Spring Integration provides an out-of-the box implementation for CorrelationStrategy, the HeaderAttributeCorrelationStrategy. This implementation returns the value of one of the message headers (whose name is specified by a constructor argument) as the correlation key. By default, the correlation strategy is a HeaderAttributeCorrelationStrategy returning the value of the CORRELATION_ID header attribute.

11.4 Configuring an Aggregator with XML

Spring Integration supports the configuration of an aggregator via XML through the <aggregator/> element. Below you can see an example of an aggregator with all optional parameters defined.

<channel id="inputChannel"/>

<aggregator id="completelyDefinedAggregator" 
    input-channel="inputChannel" 
    output-channel="outputChannel"  
    discard-channel="discardChannel"  
    ref="aggregatorBean" 
    method="add" 
    release-strategy="releaseStrategyBean"  
    release-strategy-method="canRelease" 
    correlation-strategy="correlationStrategyBean" 
    correlation-strategy-method="groupNumbersByLastDigit" 
    message-store="messageStore" 
    send-partial-result-on-expiry="true" 
    send-timeout="86420000"  /> 

<channel id="outputChannel"/>

<bean id="aggregatorBean" class="sample.PojoAggregator"/>

<bean id="releaseStrategyBean" class="sample.PojoReleaseStrategy"/>

<bean id="correlationStrategyBean" class="sample.PojoCorrelationStrategy"/>

	The id of the aggregator is optional.
	The input channel of the aggregator. Required.
	The channel where the aggregator will send the aggregation results. Optional (because incoming messages can specify a reply channel themselves).
	The channel where the aggregator will send the messages that timed out (if `send-partial-results-on-timeout` is false). Optional.
	A reference to a bean defined in the application context. The bean must implement the aggregation logic as described above. Required.
	A method defined on the bean referenced by `ref`, that implements the message aggregation algorithm. Optional, with restrictions (see above).
	A reference to a bean that implements the decision algorithm as to whether a given message group is complete. The bean can be an implementation of the CompletionStrategy interface or a POJO. In the latter case the completion-strategy-method attribute must be defined as well. Optional (by default, the aggregator will use sequence size) .
	A method defined on the bean referenced by `release-strategy`, that implements the completion decision algorithm. Optional, with restrictions (requires `completion-strategy` to be present).
	A reference to a bean that implements the correlation strategy. The bean can be an implementation of the CorrelationStrategy interface or a POJO. In the latter case the correlation-strategy-method attribute must be defined as well. Optional (by default, the aggregator will use the correlation id header attribute) .
	A method defined on the bean referenced by `correlation-strategy`, that implements the correlation key algorithm.

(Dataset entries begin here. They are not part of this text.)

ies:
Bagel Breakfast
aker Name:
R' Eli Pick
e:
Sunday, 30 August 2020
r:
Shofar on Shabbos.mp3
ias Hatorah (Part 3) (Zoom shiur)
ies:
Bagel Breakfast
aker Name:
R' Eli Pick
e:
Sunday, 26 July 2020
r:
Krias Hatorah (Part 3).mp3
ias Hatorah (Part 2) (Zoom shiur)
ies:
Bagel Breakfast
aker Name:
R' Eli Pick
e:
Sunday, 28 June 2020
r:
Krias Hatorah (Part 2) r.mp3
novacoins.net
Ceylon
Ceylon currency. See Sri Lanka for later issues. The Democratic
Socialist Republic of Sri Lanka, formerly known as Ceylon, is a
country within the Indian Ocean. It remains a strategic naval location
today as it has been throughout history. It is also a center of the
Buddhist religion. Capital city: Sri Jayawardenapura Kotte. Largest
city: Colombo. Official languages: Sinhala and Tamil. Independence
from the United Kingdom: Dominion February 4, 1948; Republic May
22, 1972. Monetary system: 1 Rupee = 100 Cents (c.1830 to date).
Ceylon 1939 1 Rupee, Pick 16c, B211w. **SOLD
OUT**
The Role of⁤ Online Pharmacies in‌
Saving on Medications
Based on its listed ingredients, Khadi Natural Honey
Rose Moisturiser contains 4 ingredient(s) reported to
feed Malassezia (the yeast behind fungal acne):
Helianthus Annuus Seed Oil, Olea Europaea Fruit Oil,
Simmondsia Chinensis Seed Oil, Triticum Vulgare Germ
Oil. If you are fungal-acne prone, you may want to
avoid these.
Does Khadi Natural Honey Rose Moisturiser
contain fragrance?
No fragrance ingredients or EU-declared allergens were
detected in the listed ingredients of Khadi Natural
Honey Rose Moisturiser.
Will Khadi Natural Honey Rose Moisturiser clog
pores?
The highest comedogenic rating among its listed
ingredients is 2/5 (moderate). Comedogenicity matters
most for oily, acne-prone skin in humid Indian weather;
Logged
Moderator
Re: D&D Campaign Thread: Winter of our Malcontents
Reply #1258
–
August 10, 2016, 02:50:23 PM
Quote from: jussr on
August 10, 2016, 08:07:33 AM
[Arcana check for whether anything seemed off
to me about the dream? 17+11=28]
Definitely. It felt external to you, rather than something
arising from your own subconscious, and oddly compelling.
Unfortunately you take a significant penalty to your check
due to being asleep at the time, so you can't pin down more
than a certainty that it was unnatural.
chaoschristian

Optional, with restrictions (requires `correlation-strategy` to be present).
	A reference to a `MessageGroupStore` that can be used to store groups of messages under their correlation key until they are complete. Optional with default a volatile in-memory store.
	Whether upon the expiration of the message group, the aggregator will try to aggregate the messages that have already arrived. Optional (false by default).
	The timeout for sending the aggregated messages to the output or reply channel. Optional.

Using a "ref" attribute is generally recommended if a custom aggregator handler implementation can be reused in other <aggregator> definitions. However if a custom aggregator handler implementation should be scoped to a concrete definition of the <aggregator>, you can use an inner bean definition (starting with version 1.0.3) for custom aggregator handlers within the <aggregator> element:

<aggregator input-channel="input" method="sum" output-channel="output">
    <beans:bean class="org.foo.ExampleAggregator"/>
</aggregator>

	Note
	Using both a "ref" attribute and an inner bean definition in the same `<aggregator>` configuration is not allowed, as it creates an ambiguous condition. In such cases, an Exception will be thrown.

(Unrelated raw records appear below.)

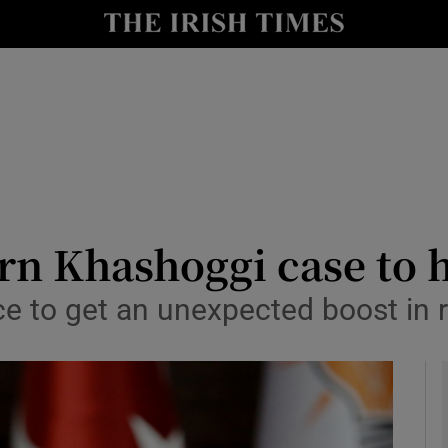
y
Show Technology sub sections
Show Science sub sections
urn Khashoggi case to 
ce to get an unexpected boost in 
Show Motors sub sections
Show Podcasts sub sections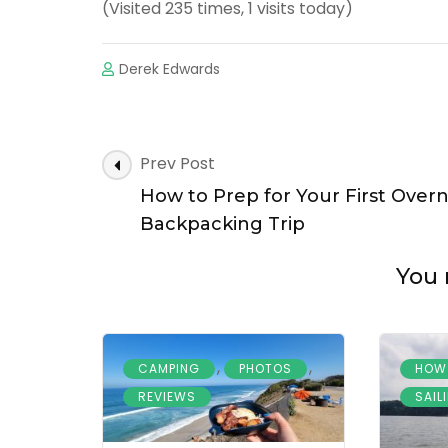
(Visited 235 times, 1 visits today)
Derek Edwards
Prev Post
How to Prep for Your First Over
Backpacking Trip
You 
,
,
CAMPING
PHOTOS
HOW
REVIEWS
SAIL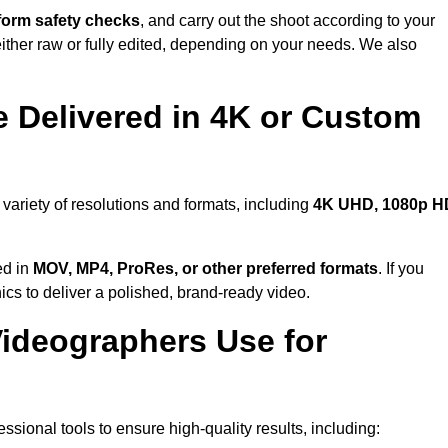
form safety checks
, and carry out the shoot according to your
either raw or fully edited, depending on your needs. We also
 Delivered in 4K or Custom
variety of resolutions and formats, including
4K UHD, 1080p H
ed in
MOV, MP4, ProRes, or other preferred formats
. If you
ics to deliver a polished, brand-ready video.
ideographers Use for
sional tools to ensure high-quality results, including: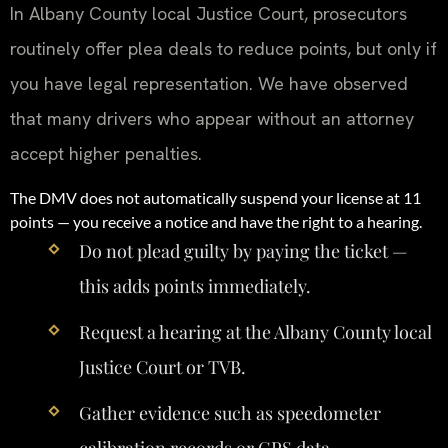
In Albany County local Justice Court, prosecutors
routinely offer plea deals to reduce points, but only if
you have legal representation. We have observed
that many drivers who appear without an attorney
accept higher penalties.
The DMV does not automatically suspend your license at 11
points — you receive a notice and have the right to a hearing.
Do not plead guilty by paying the ticket —
this adds points immediately.
Request a hearing at the Albany County local
Justice Court or TVB.
Gather evidence such as speedometer
calibration records or GPS data.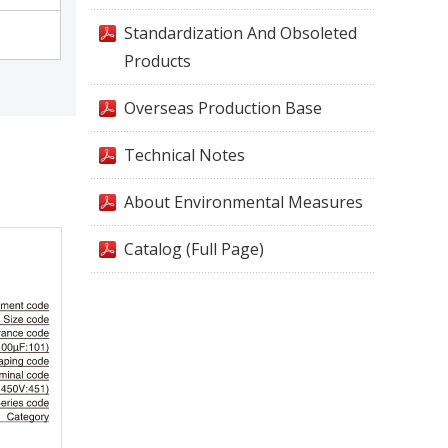
Standardization And Obsoleted
Products
Overseas Production Base
Technical Notes
About Environmental Measures
Catalog (Full Page)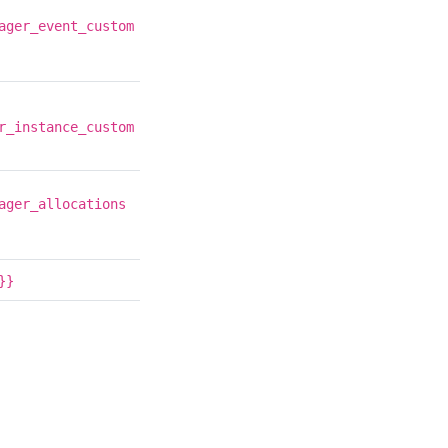
ager_event_custom
r_instance_custom
ager_allocations
}}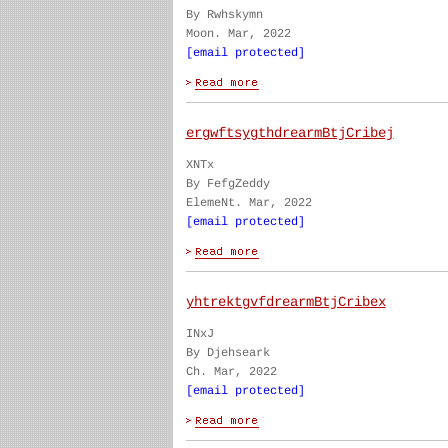
By Rwhskymn
Moon. Mar, 2022
[email protected]
ergwftsygthdrearmBtjCribej
XNTx
By FefgZeddy
ElemeNt. Mar, 2022
[email protected]
yhtrektgvfdrearmBtjCribex
INxJ
By Djehseark
Ch. Mar, 2022
[email protected]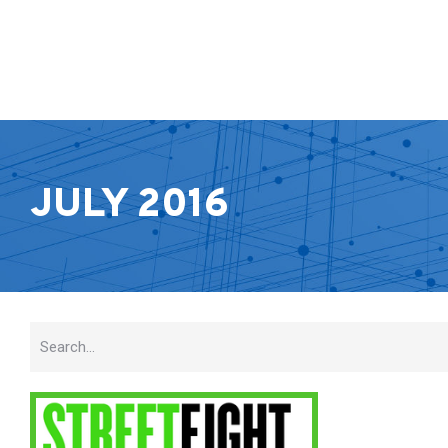
JULY 2016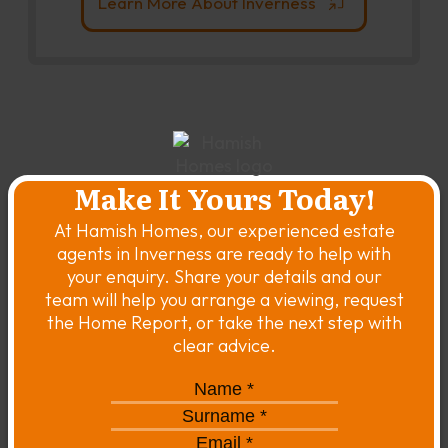
Learn More About Inverness
Make It Yours Today!
At Hamish Homes, our experienced estate
agents in Inverness are ready to help with
your enquiry. Share your details and our
team will help you arrange a viewing, request
the Home Report, or take the next step with
clear advice.
Name
*
*
Surname
*
*
Email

An example implementation of the aggregator bean looks as follows:

public class PojoAggregator {

  public Long add(List<Long> results) {
    long total = 0l;
    for (long partialResult: results) {
      total += partialResult;
    }
    return total;
  }

}

An implementation of the completion strategy bean for the example above may be as follows:

public class PojoReleaseStrategy {
...
  public boolean canRelease(List<Long> numbers) {
    int sum = 0;
    for (long number: numbers) {
      sum += number;
    }
    return sum >= maxValue;
  }
}

	Note
	Wherever it makes sense, the release strategy method and the aggregator method can be combined in a single bean.

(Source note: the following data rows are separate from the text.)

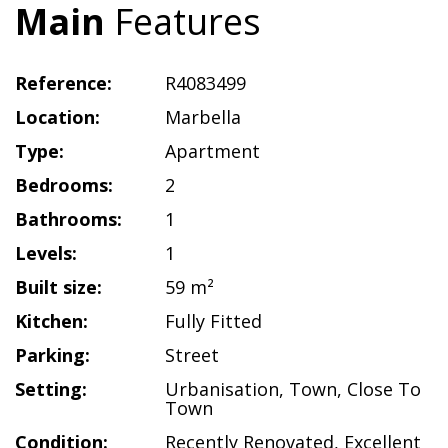
Main
Features
Reference:
R4083499
Location:
Marbella
Type:
Apartment
Bedrooms:
2
Bathrooms:
1
Levels:
1
Built size:
59 m²
Kitchen:
Fully Fitted
Parking:
Street
Setting:
Urbanisation
,
Town
,
Close To
Town
Condition:
Recently Renovated
,
Excellent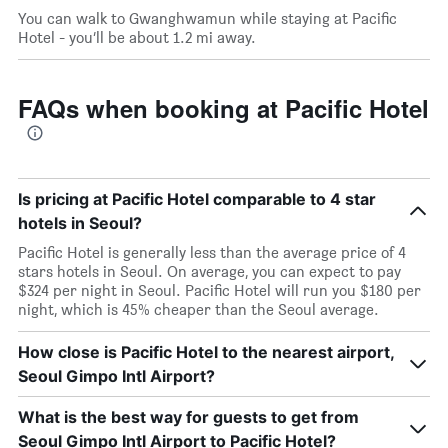
You can walk to Gwanghwamun while staying at Pacific
Hotel - you’ll be about 1.2 mi away.
FAQs when booking at Pacific Hotel
Is pricing at Pacific Hotel comparable to 4 star
hotels in Seoul?
Pacific Hotel is generally less than the average price of 4
stars hotels in Seoul. On average, you can expect to pay
$324 per night in Seoul. Pacific Hotel will run you $180 per
night, which is 45% cheaper than the Seoul average.
How close is Pacific Hotel to the nearest airport,
Seoul Gimpo Intl Airport?
What is the best way for guests to get from
Seoul Gimpo Intl Airport to Pacific Hotel?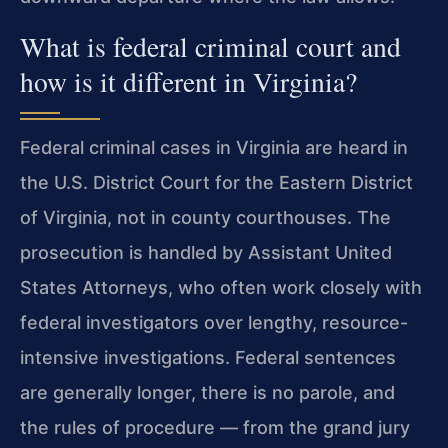
What is federal criminal court and
how is it different in Virginia?
Federal criminal cases in Virginia are heard in
the U.S. District Court for the Eastern District
of Virginia, not in county courthouses. The
prosecution is handled by Assistant United
States Attorneys, who often work closely with
federal investigators over lengthy, resource-
intensive investigations. Federal sentences
are generally longer, there is no parole, and
the rules of procedure — from the grand jury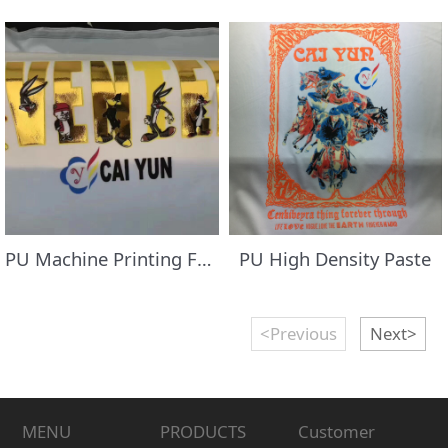
PU Machine Printing Foil/Transfer Flocking Paste
PU High Density Paste
<Previous
Next>
MENU
PRODUCTS
Customer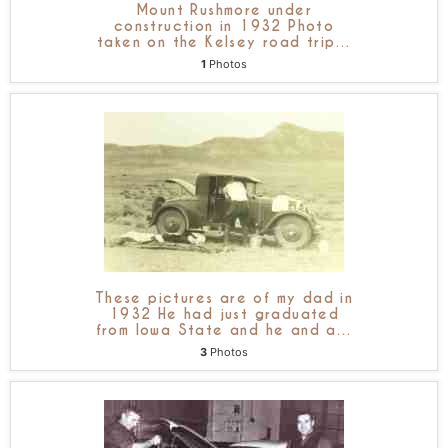
Mount Rushmore under
construction in 1932 Photo
taken on the Kelsey road trip
…
1
Photos
These pictures are of my dad in
1932 He had just graduated
from Iowa State and he and a
…
3
Photos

An implementation of the correlation strategy bean for the example above may be as follows:

public class PojoCorrelationStrategy {
...
  public Long groupNumbersByLastDigit(Long number) {
    return number % 10;
  }
}

For example, this aggregator would group numbers by some criterion (in our case the remainder after dividing by 10) and will hold the group until the sum of the numbers which represents the payload exceeds a certain value.

	Note
	Wherever it makes sense, the release strategy method, correlation strategy method and the aggregator method can be combined in a single bean (all of them or any two).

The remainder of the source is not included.